Wang Suli
Faculty of Data Science, City University of Macau, Taipa, 999078, Macau, China.
School of Computer Engineering, Guangzhou City University of Technology, Guangzhou, 510800, China.
Sci Rep. 2025 Jul 1;15(1):21318. doi: 10.1038/s41598-025-05935-9.
This study proposes a real-time augmented reality gesture interaction algorithm based on the Swin Transformer and a masked self-encoder. This algorithm solves the challenges of the traditional Transformer model regarding spatio-temporal feature extraction and real-time performance. During data preprocessing, the study uses a synthetic data annotation method to automatically generate 3D gesture images and annotate joint information, significantly improving data annotation efficiency. Using weighted Euclidean distance and structural similarity optimization, the paper proposes an image denoising model based on maximum a posteriori probability that effectively reduces noise interference in gesture image analysis. The gesture detection and segmentation module combines EfficientNet and Transformer models. It fuses shallow and deep features through skip connections, realizes multi-scale feature extraction, and enhances attention to the target area through the triplet attention module. Additionally, the paper introduces the local texture feature prior (RTHLBP) to optimize gesture recognition and segmentation accuracy. In the gesture classification module, the paper proposes a ViT architecture based on a masked autoencoder. It aligns features at different levels through a dynamic weight fusion strategy and combines the relative total variation map as a self-monitoring element. This significantly improves classification performance. Experimental results demonstrate that the proposed model's accuracy, F1 score, and MIoU on the 4 GTEA sub-dataset surpass those of traditional CNN, Transformer, MobileNet, and DenseNet models, particularly on small datasets. The paper also optimizes the model's real-time performance through a multi-core parallel computing strategy. Experiments show that as the number of DSP cores increases, the computation time is significantly reduced and the computational efficiency remains at a high level.
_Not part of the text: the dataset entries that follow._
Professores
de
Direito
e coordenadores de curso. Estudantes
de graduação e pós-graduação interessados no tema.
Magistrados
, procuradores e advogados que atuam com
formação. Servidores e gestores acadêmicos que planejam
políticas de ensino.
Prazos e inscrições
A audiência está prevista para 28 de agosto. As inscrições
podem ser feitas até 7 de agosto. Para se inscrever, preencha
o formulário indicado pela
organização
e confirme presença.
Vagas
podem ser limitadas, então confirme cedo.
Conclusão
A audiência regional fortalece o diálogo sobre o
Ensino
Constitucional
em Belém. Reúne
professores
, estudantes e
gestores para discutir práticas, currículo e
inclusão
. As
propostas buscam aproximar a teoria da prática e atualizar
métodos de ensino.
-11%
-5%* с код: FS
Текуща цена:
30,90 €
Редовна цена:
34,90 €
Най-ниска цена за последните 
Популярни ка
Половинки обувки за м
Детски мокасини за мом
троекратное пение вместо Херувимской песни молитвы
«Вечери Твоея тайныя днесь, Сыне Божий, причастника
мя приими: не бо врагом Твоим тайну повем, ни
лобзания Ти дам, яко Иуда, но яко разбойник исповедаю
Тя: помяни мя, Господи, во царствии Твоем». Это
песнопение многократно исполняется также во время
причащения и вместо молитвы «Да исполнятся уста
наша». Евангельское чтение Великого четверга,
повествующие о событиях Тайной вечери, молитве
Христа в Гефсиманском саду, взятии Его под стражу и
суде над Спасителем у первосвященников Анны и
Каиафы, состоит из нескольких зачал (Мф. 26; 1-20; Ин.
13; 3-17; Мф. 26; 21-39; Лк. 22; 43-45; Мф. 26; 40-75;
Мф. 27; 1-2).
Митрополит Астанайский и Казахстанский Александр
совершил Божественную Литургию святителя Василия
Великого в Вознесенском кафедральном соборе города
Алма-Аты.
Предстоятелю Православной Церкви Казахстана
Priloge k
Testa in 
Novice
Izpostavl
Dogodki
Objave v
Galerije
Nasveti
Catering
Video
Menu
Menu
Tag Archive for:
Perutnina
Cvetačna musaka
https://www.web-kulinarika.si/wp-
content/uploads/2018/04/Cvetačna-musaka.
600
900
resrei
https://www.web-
本研究提出了一种基于Swin Transformer和掩码自编码器的实时增强现实手势交互算法。该算法解决了传统Transformer模型在时空特征提取和实时性能方面的挑战。在数据预处理过程中,该研究采用合成数据标注方法自动生成3D手势图像并标注关节信息,显著提高了数据标注效率。通过加权欧几里得距离和结构相似性优化,本文提出了一种基于最大后验概率的图像去噪模型,有效降低了手势图像分析中的噪声干扰。手势检测与分割模块结合了EfficientNet和Transformer模型。它通过跳跃连接融合浅层和深层特征,实现多尺度特征提取,并通过三元组注意力模块增强对目标区域的关注。此外,本文引入局部纹理特征先验(RTHLBP)来优化手势识别和分割精度。在手势分类模块中,本文提出了一种基于掩码自动编码器的ViT架构。它通过动态权重融合策略对齐不同层次的特征,并结合相对全变差图作为自监督元素。这显著提高了分类性能。实验结果表明,所提出模型在4个GTEA子数据集上的准确率、F1分数和MIoU超过了传统的CNN、Transformer、MobileNet和DenseNet模型,特别是在小数据集上。本文还通过多核并行计算策略优化了模型的实时性能。实验表明,随着DSP核数量的增加,计算时间显著减少,计算效率保持在较高水平。